Il avait fallu tuer un descendant de Saint-Louis pour parachever ce que les quarante rois avaient préparé avec un soin méticuleux et patient. Le peuple soutint des élites qui, découragées par l’incapacité de la monarchie de monter les ultimes marches du destin romain qu’elles lui avaient tracé mille ans plus tôt, avaient décidé de poursuivre l’oeuvre sans elle. D’abord en portant sur le pavois un césar à sept cents têtes : la Convention ; puis, à la manière plus classique du héros : Bonaparte.

Les conquêtes de la Révolution n’ont été en réalité qu’une réponse aux bouleversements du XVIIIème siècle ; mais ce simple rééquilibrage géopolitique fut vécu par toute l’Europe comme l’insupportable arrogance de « l’insolente nation ». Subjugués et financés par l’Angleterre, qui ne voulait pas qu’il y eût sur le continent de domination aussi absolue que celle qu’elle-même exerçait sur les mers, les monarques européens n’auraient de cesse que d’abattre la puissance française. L’Europe des rois ne reconnaîtrait jamais à cette France-là ce « droit de bourgeoisie », que solliciterait en vain Talleyrand.

Cinquante ans avant Marx, Talleyrand n’était pas dupe de l’aspect parodique de cette consécration impériale. Nous n’étions plus à Reims, mais dans une Notre-Dame drapée comme un décor de théâtre ; le charme monarchique avait été rompu par le couteau de la guillotine, par la tête de Louis XVI qui avait roulé dans la sciure. D’où son sourire ironique sur le fameux tableau de David. Déjà, en 1802, Napoléon avait songé au titre d’empereur des Gaules ; mais « le ridicule en fit justice ».

Concrètement, Napoléon réalisait le rêve du « Prince de la Renaissance », mais aussi celui du « Juste », rêve qu’avait laissé échapper Louis XIV à cause de son dépressif petit-fils « espagnol ». Les Anglais saisirent le premier prétexte en refusant d’évacuer Malte ; la Royal Navy surveillait la route des Indes par cette Méditerranée dont Napoléon voulait faire un lac français.

Napoléon avait écrasé l’Europe des monarques, des cabinets, des coalitions ; il fut vaincu, malgré tout son génie, par l’Europe des nations.
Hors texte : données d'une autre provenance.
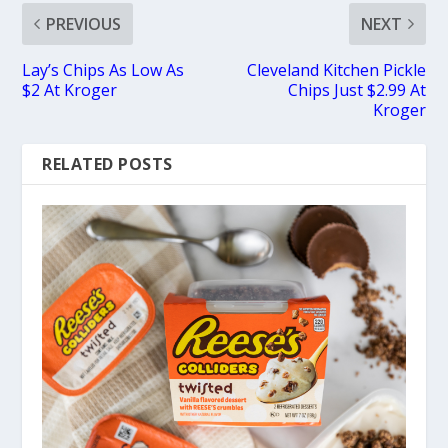
PREVIOUS
NEXT
Lay’s Chips As Low As
Cleveland Kitchen Pickle
$2 At Kroger
Chips Just $2.99 At
Kroger
RELATED POSTS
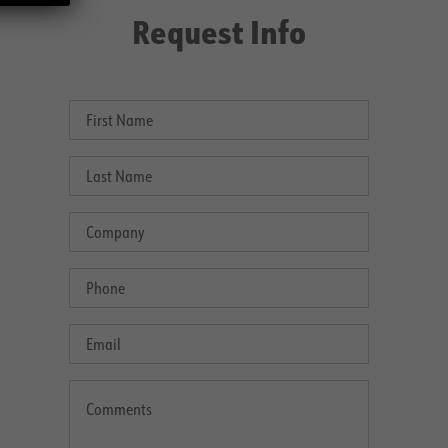
Request Info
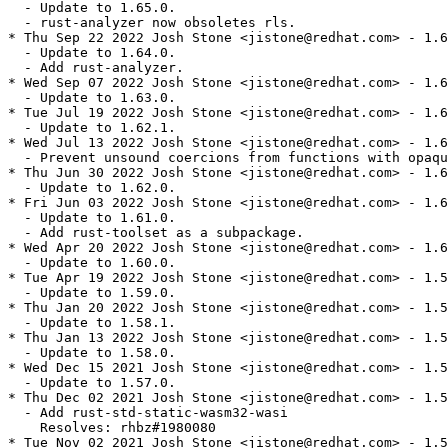
  - Update to 1.65.0.

  - rust-analyzer now obsoletes rls.

* Thu Sep 22 2022 Josh Stone <jistone@redhat.com> - 1.6
  - Update to 1.64.0.

  - Add rust-analyzer.

* Wed Sep 07 2022 Josh Stone <jistone@redhat.com> - 1.6
  - Update to 1.63.0.

* Tue Jul 19 2022 Josh Stone <jistone@redhat.com> - 1.6
  - Update to 1.62.1.

* Wed Jul 13 2022 Josh Stone <jistone@redhat.com> - 1.6
  - Prevent unsound coercions from functions with opaqu
* Thu Jun 30 2022 Josh Stone <jistone@redhat.com> - 1.6
  - Update to 1.62.0.

* Fri Jun 03 2022 Josh Stone <jistone@redhat.com> - 1.6
  - Update to 1.61.0.

  - Add rust-toolset as a subpackage.

* Wed Apr 20 2022 Josh Stone <jistone@redhat.com> - 1.6
  - Update to 1.60.0.

* Tue Apr 19 2022 Josh Stone <jistone@redhat.com> - 1.5
  - Update to 1.59.0.

* Thu Jan 20 2022 Josh Stone <jistone@redhat.com> - 1.5
  - Update to 1.58.1.

* Thu Jan 13 2022 Josh Stone <jistone@redhat.com> - 1.5
  - Update to 1.58.0.

* Wed Dec 15 2021 Josh Stone <jistone@redhat.com> - 1.5
  - Update to 1.57.0.

* Thu Dec 02 2021 Josh Stone <jistone@redhat.com> - 1.5
  - Add rust-std-static-wasm32-wasi

    Resolves: rhbz#1980080

* Tue Nov 02 2021 Josh Stone <jistone@redhat.com> - 1.5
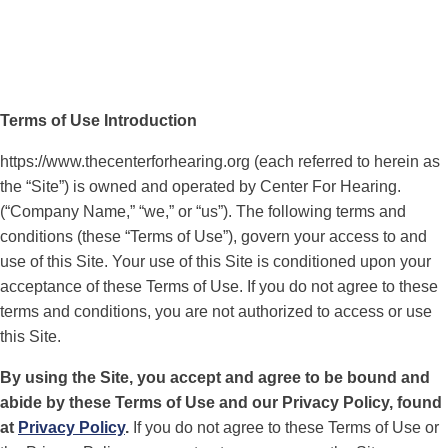
Terms of Use Introduction
https://www.thecenterforhearing.org (each referred to herein as
the “Site”) is owned and operated by Center For Hearing.
(“Company Name,” “we,” or “us”). The following terms and
conditions (these “Terms of Use”), govern your access to and
use of this Site. Your use of this Site is conditioned upon your
acceptance of these Terms of Use. If you do not agree to these
terms and conditions, you are not authorized to access or use
this Site.
By using the Site, you accept and agree to be bound and
abide by these Terms of Use and our Privacy Policy, found
at
Privacy Policy
.
If you do not agree to these Terms of Use or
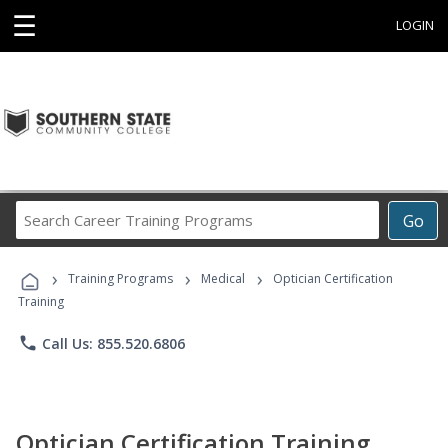
☰
LOGIN
Search
Go
Career
Training
›
›
›
Programs
Training Programs
Medical
Optician Certification
Training
phone
Call Us: 855.520.6806
Optician Certification Training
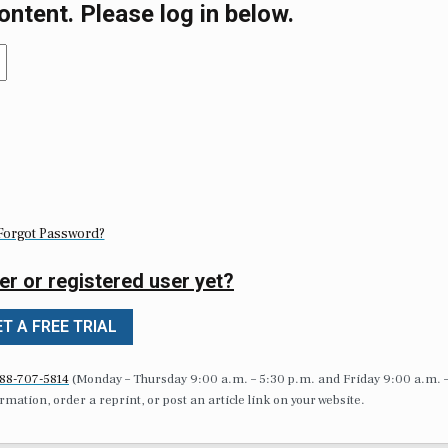
ontent. Please log in below.
Forgot Password?
er or registered user yet?
T A FREE TRIAL
88-707-5814
(Monday – Thursday 9:00 a.m. – 5:30 p.m. and Friday 9:00 a.m. 
formation, order a reprint, or post an article link on your website.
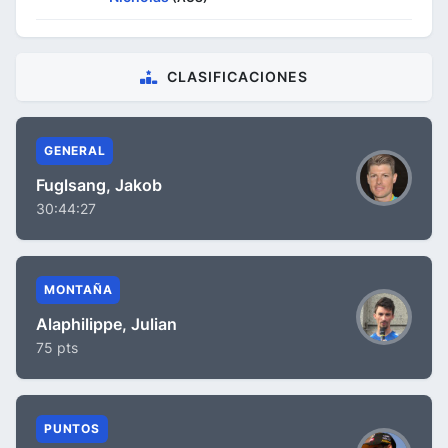
CLASIFICACIONES
GENERAL
Fuglsang, Jakob
30:44:27
MONTAÑA
Alaphilippe, Julian
75 pts
PUNTOS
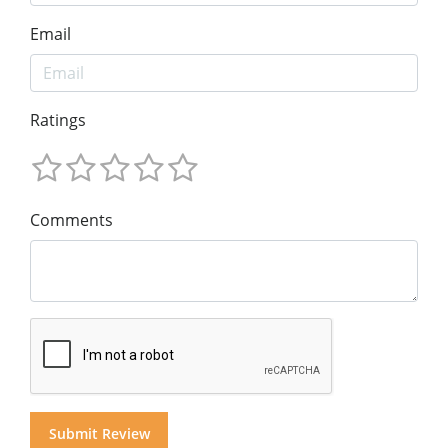
Email
Ratings
Comments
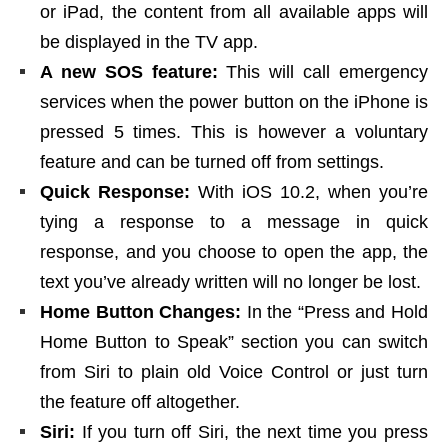
or iPad, the content from all available apps will
be displayed in the TV app.
A new SOS feature:
This will call emergency
services when the power button on the iPhone is
pressed 5 times. This is however a voluntary
feature and can be turned off from settings.
Quick Response:
With iOS 10.2, when you’re
tying a response to a message in quick
response, and you choose to open the app, the
text you’ve already written will no longer be lost.
Home Button Changes:
In the “Press and Hold
Home Button to Speak” section you can switch
from Siri to plain old Voice Control or just turn
the feature off altogether.
Siri:
If you turn off Siri, the next time you press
C’est peut-être ce qu’il pressentait lorsqu’il disait : « La balle qui me tuera portera mon nom. » Son étoile de Lodi, qu’il cherchait désespérément jusque dans le ciel de Moscou, c’était la nation. Napoléon l’emporta tant qu’il s’inscrivit dans le schéma millénaire français, reconstituer la Gaule romaine, et ses marches qui la protègent. Il se perdit et la France avec lui quand il s’égara ailleurs : Espagne, Russie. Dans ces deux contrées « barbares », où règnent encore l’Inquisition au sud, le servage à l’est, Napoléon était convaincu – non sans raisons – de régénérer ces nations par la magie de son code civil. Il abolit l’Inquisition en Espagne, mais n’osa toucher au servage en Russie. Il chutera chaque fois sur la résistance populaire fanatisée par des prêtres incultes et superstitieux. Soljenitsyne a expliqué que les deux peuples russe et espagnol, situés aux deux extrémités de l’Europe, sont liés par un destin commun : sauver la civilisation chrétienne dans une lutte millénaire, l’un face aux Mongols, l’autre face à l’Islam.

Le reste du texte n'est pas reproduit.